Liz Story was adopted at 6 weeks of age from Mobile and grew up in Arkansas. When she was in fourth grade, her family told her she had been adopted.

“I was so excited that there was this mystery in my life. I couldn’t wait to get to school the next day to tell everyone,” Story said.

She never lost that dream of finding her birth mother and spent much of her childhood thinking about that possibility. Story went to college, but left before graduation to join the Army, serving four years. When she left the Army, she had a child of her own, which caused her to revisit thoughts of finding her birth mother. After some initial bumps in the road, Story hired a private investigator, who found her birth mother living not far from where Story was born.

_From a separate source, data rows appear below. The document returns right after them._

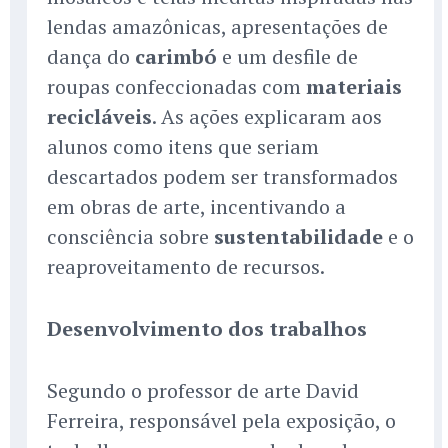
lendas amazônicas, apresentações de
dança do
carimbó
e um desfile de
roupas confeccionadas com
materiais
recicláveis
. As ações explicaram aos
alunos como itens que seriam
descartados podem ser transformados
em obras de arte, incentivando a
consciência sobre
sustentabilidade
e o
reaproveitamento de recursos.
Desenvolvimento dos trabalhos
Segundo o professor de arte David
Ferreira, responsável pela exposição, o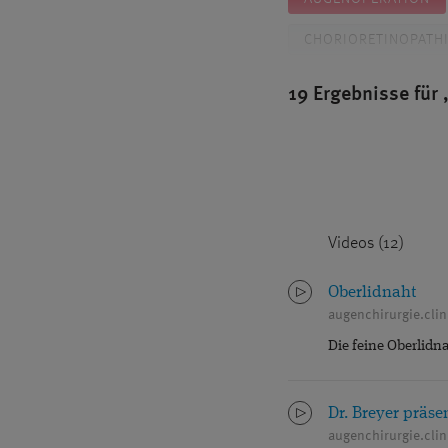
CHORIORETINOPATHI
DR. BREYER
PR
19 Ergebnisse für
FEMTOSEKUNDENLA
GLASKÖRPERTRÜBU
GRAUER STAR OPERA
Videos (12)
IMPLANTIERBARE KO
KONTAKTLINSEN
Oberlidnaht
augenchirurgie.clin
MAKULAZENTRUM
Die feine Oberlidna
MINIMALINVASIVE G
NANOLASER
N
Dr. Breyer präs
augenchirurgie.clin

After tracking down her birth mother in Mobile, Liz Story (left) would eventually donate a kidney to her birth mother’s sister, Nell Gustavson.

After tracking down her birth mother in Mobile, Liz Story (left) would eventually donate a kidney to her birth mother’s sister, Nell Gustavson.

Though Story was not living in Mobile at the time, she and her birth mother still had a joyful reunion and vowed to keep in contact. Story’s adoptive mother, however, had misgivings about finding her birth mother.

“My mother took it very hard when I decided to find my birth mother. But when I told her, she just sighed and told me, ‘Well, I always knew you’d look,’” Story said.

One night, the two families met for dinner, and Story’s two mothers met for the first time.

“My birth mother told my mom thank you for raising me, that I was such a wonderful woman and everything. And it was weird — after that moment, they were like best friends. They keep in touch regularly now,” Story said.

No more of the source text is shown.